Erbabı Bilir * ATATÜRK VE ŞERBETÇİ
Sıcak bir ağustos ayında öğle vakti. Atatürk Ulus’ta meşhur Karpiç lokantasında yine her zaman olduğu gibi cam kenarında kendisine ayrılmış olan masasına oturmuş, kafasında binbir düşünce, yoldan gelen geçenleri seyrediyor.
Yolun karşı tarafında yoldan gelip geçenlere, içindeki buzlu şurubun ısınmaması için meşinle kaplı sırtındaki parlayan bakır ibriğinden, beline bağladığı üç beş gözlü tahta bardaklıktan çıkardığı bardağı elindeki su ibriğinden döktüğü suyla şöyle bir çalkaladıktan sonra belini öne doğru eğerek doldurup müşterisine uzatırken, göğsündeki namı olan yazıyı bu kerre yüksek sesle uyumlu ve sattığı soğuk şurubunu da metheder bir üslupla;
“Erbabı bilir…,erbabı bilir…“, diye bir ahenkle Erbabı Bilir’in bağırdığını duyan ve gören Atatürk, yanındakilerden “Erbabı Bilir” in yanına getirilmesini ister. İbriği sırtında çok terli bir durumda Atatürk’ün huzuruna çıkarılan Erbabı Bilir şerbetçi, biraz endişeli ve şaşkındır!

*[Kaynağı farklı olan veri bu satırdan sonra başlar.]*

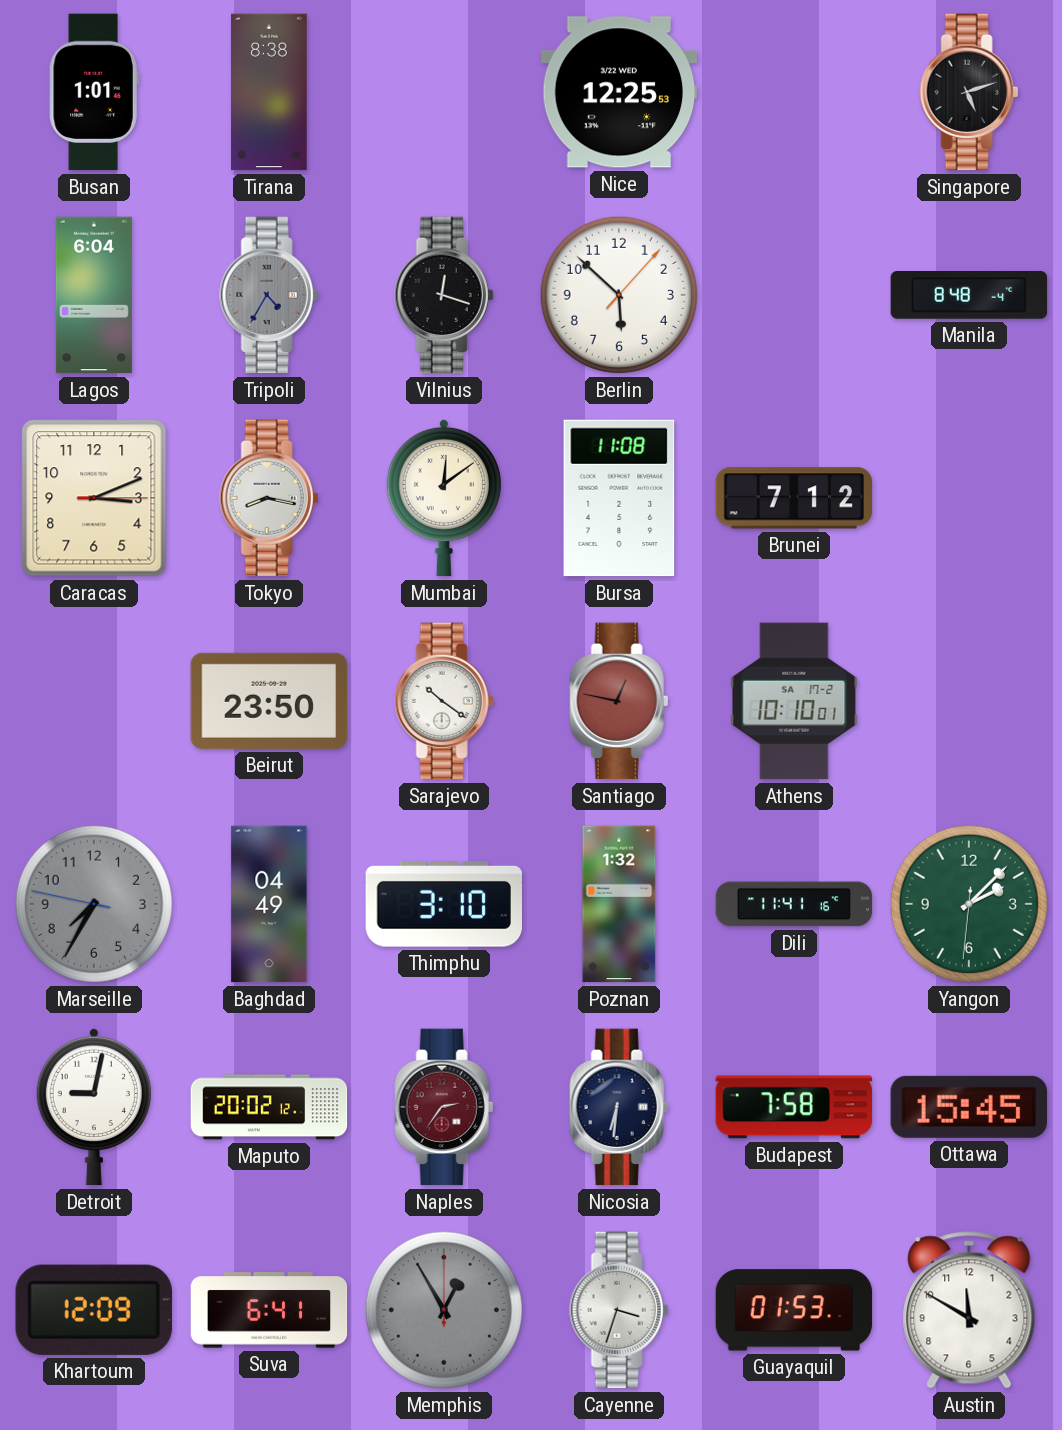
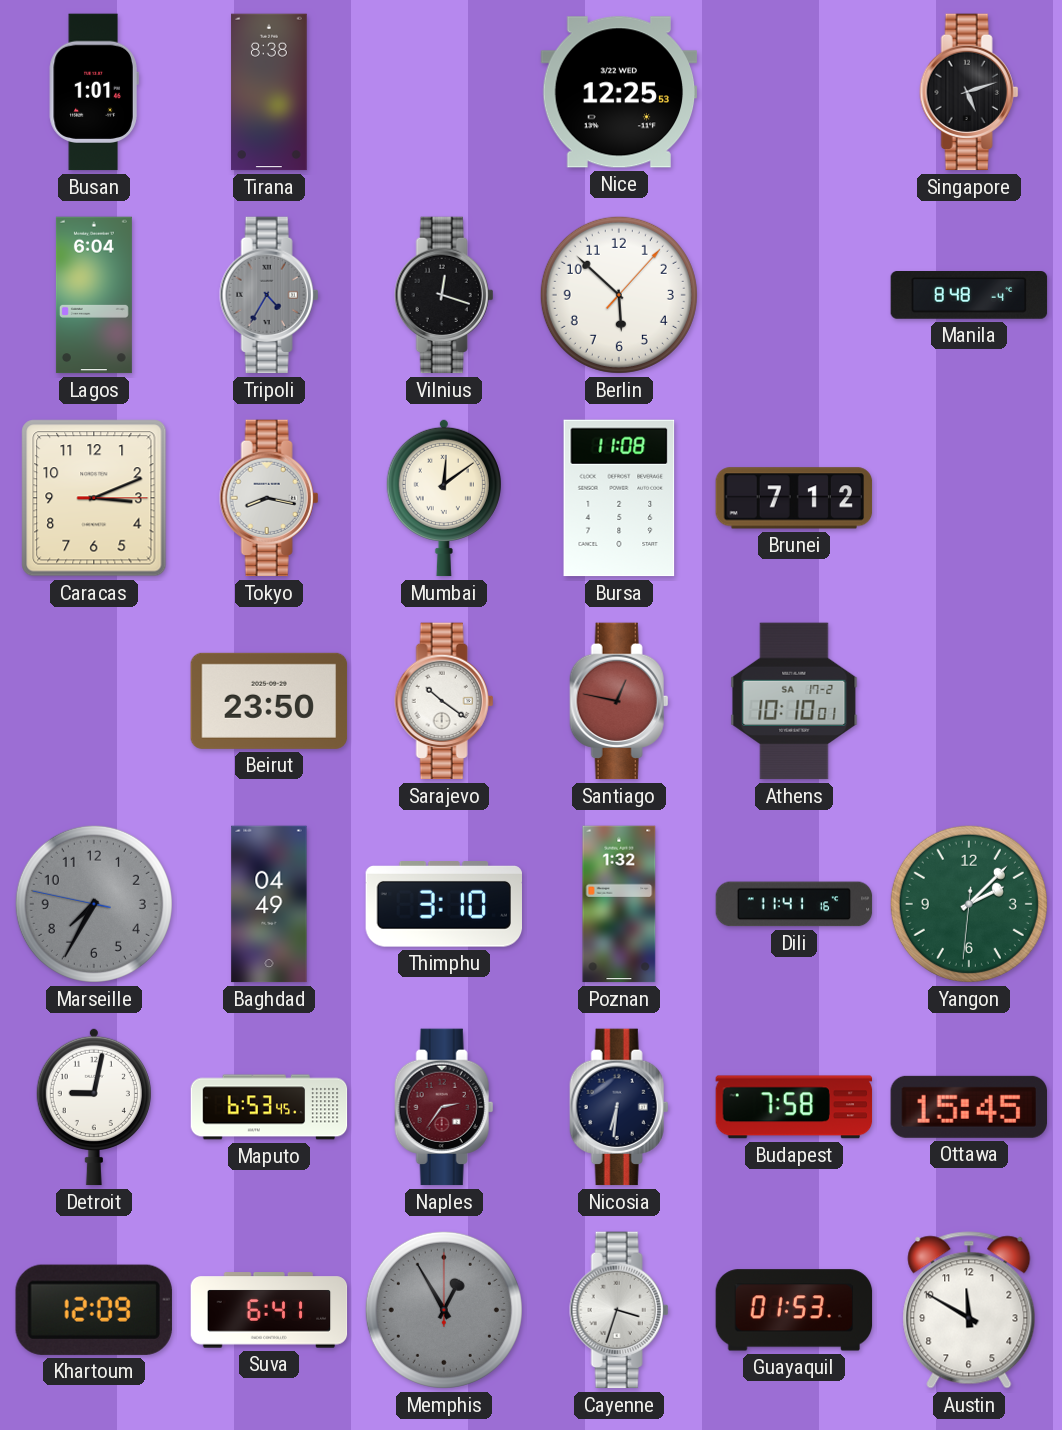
Maputo: 20:02 -> 6:53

Atatürk; Erbabı Bilir’e kendisine de bir bardak soğuk şurup verdikten sonra sırtındaki ibriği yere bırakıp kendi masasında karşısına oturmasını ister. Bir an tereddüt eden ve adeta kendisini rüyada sanan şerbetçi “Erbabı Bilir” Ata’nın dediklerini yerine getirip karşısına sıkılarak oturur.
Atatürk garsonlara onun içinde masaya bir servis açmalarını ister. Hoş beşten sonra Atatürk o emsalsiz zekasıyla halkın yeni ilan edilen cumhuriyet hakkındaki düşüncelerini, algılarının ne olduğunu tespit etmek için Erbabı Bilir’e, “Cumhuriyet nedir?” diye sorar.
Yerinde şöyle bir doğrulan ve adeta bir anda değişim geçiren Erbabı Bilir; “Cumhuriyet; benim gibi bir garibanın Türk ulusunun kurtarıcısı olan Ata’sının masasında oturabilmesi, kısacası adam yerine konulmasıdır” der.
Bunun üzerine Atatürk karşısında duran yaverine; o mavi gözleri çakmak çakmak; “Be hey çocuk, cumhuriyet “Maya tutmuş” diye bir çocuk sevinciyle bağırır… Kalkar ve gitmekte olan Erbabı Bilir’in ibriğini sırtına almasına yardım eder…
Kıssadan Hisse.
Evet, Cumhuriyet; “yurttaşın adam yerine konulması” dır.
Yaşa Mustafa Kemal Paşa Yaşa !
Atatürk’le ilgili bu gerçek ve yaşanmış bilinmeyen bu anı, olayı birebir o an orada olayı yaşayanın oğlundan bizzat yazıya aktarılmıştır.